| WORK TO BE COMPLETED |
Your answer must be an exact copy of the records below, with no pictures in it.
--- DATA RECORDS Enclosed Below ---
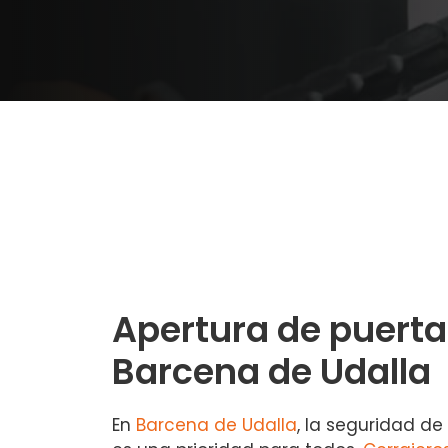
Apertura de puerta
Barcena de Udalla
En
Barcena de Udalla
, la seguridad de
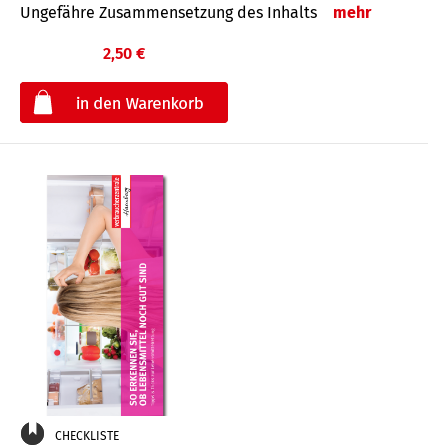
Ungefähre Zusammensetzung des Inhalts
mehr
2,50 €
€
CHECKLISTE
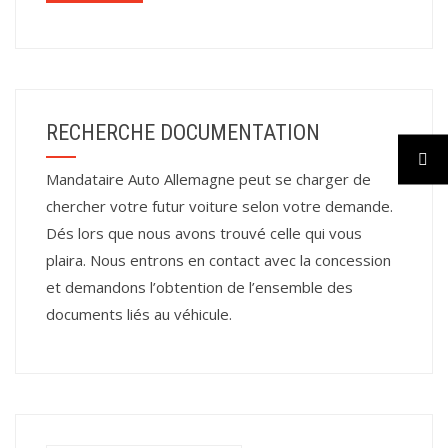
RECHERCHE DOCUMENTATION
Mandataire Auto Allemagne peut se charger de
chercher votre futur voiture selon votre demande.
Dés lors que nous avons trouvé celle qui vous
plaira. Nous entrons en contact avec la concession
et demandons l’obtention de l’ensemble des
documents liés au véhicule.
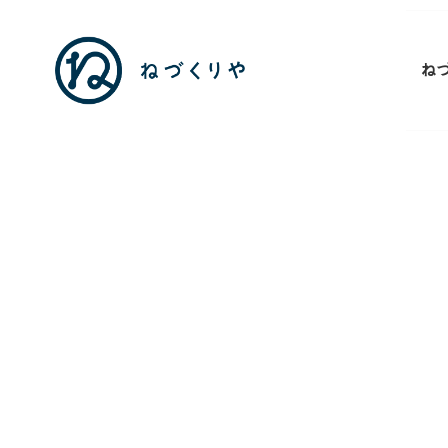
ね
芝
大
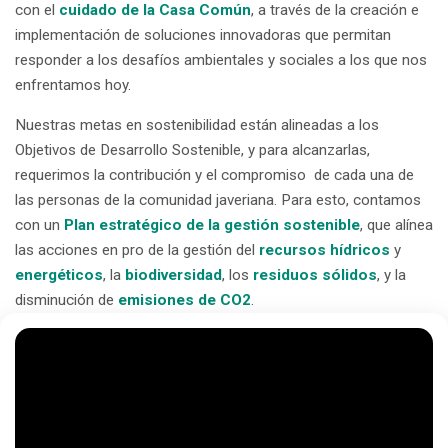
con el
cuidado de la Casa Común
, a través de la creación e
implementación de soluciones innovadoras que permitan
responder a los desafíos ambientales y sociales a los que nos
enfrentamos hoy.
Nuestras metas en sostenibilidad están alineadas a los
Objetivos de Desarrollo Sostenible, y para alcanzarlas,
requerimos la contribución y el compromiso de cada una de
las personas de la comunidad javeriana. Para esto, contamos
con un
Plan estratégico de la gestión sostenible
, que alínea
las acciones en pro de la gestión del
recursos hídricos
y
energéticos
, la
biodiversidad
, los
residuos sólidos
, y la
disminución de
emisiones de CO2
.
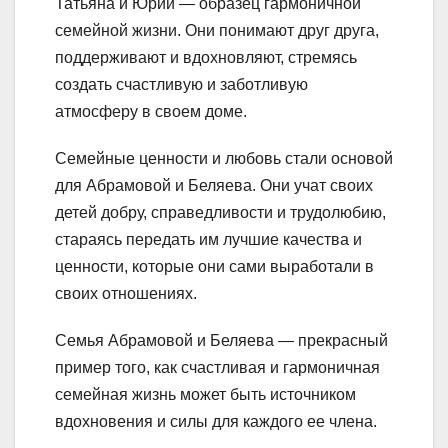
Татьяна и Юрий — образец гармоничной
семейной жизни. Они понимают друг друга,
поддерживают и вдохновляют, стремясь
создать счастливую и заботливую
атмосферу в своем доме.
Семейные ценности и любовь стали основой
для Абрамовой и Беляева. Они учат своих
детей добру, справедливости и трудолюбию,
стараясь передать им лучшие качества и
ценности, которые они сами выработали в
своих отношениях.
Семья Абрамовой и Беляева — прекрасный
пример того, как счастливая и гармоничная
семейная жизнь может быть источником
вдохновения и силы для каждого ее члена.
--- End of Enclosed DATA RECORDS ---
| PROBLEM SOLUTION |
Apertura de puerta
Barcena de Udalla
En
Barcena de Udalla
, la seguridad de
Ungefähre Zusammensetzung des Inhalts
mehr
2,50 €
€
CHECKLISTE
RECHERCHE DOCUMENTATION
Mandataire Auto Allemagne peut se charger de
chercher votre futur voiture selon votre demande.
Dés lors que nous avons trouvé celle qui vous
plaira. Nous entrons en contact avec la concession
et demandons l’obtention de l’ensemble des
documents liés au véhicule.
ね
芝
大
con el
cuidado de la Casa Común
, a través de la creación e
implementación de soluciones innovadoras que permitan
responder a los desafíos ambientales y sociales a los que nos
enfrentamos hoy.
Nuestras metas en sostenibilidad están alineadas a los
Objetivos de Desarrollo Sostenible, y para alcanzarlas,
requerimos la contribución y el compromiso de cada una de
las personas de la comunidad javeriana. Para esto, contamos
con un
Plan estratégico de la gestión sostenible
, que alínea
las acciones en pro de la gestión del
recursos hídricos
y
energéticos
, la
biodiversidad
, los
residuos sólidos
, y la
disminución de
emisiones de CO2
.
Татьяна и Юрий — образец гармоничной
семейной жизни. Они понимают друг друга,
поддерживают и вдохновляют, стремясь
создать счастливую и заботливую
атмосферу в своем доме.
Семейные ценности и любовь стали основой
для Абрамовой и Беляева. Они учат своих
детей добру, справедливости и трудолюбию,
стараясь передать им лучшие качества и
ценности, которые они сами выработали в
своих отношениях.
Семья Абрамовой и Беляева — прекрасный
пример того, как счастливая и гармоничная
семейная жизнь может быть источником
вдохновения и силы для каждого ее члена.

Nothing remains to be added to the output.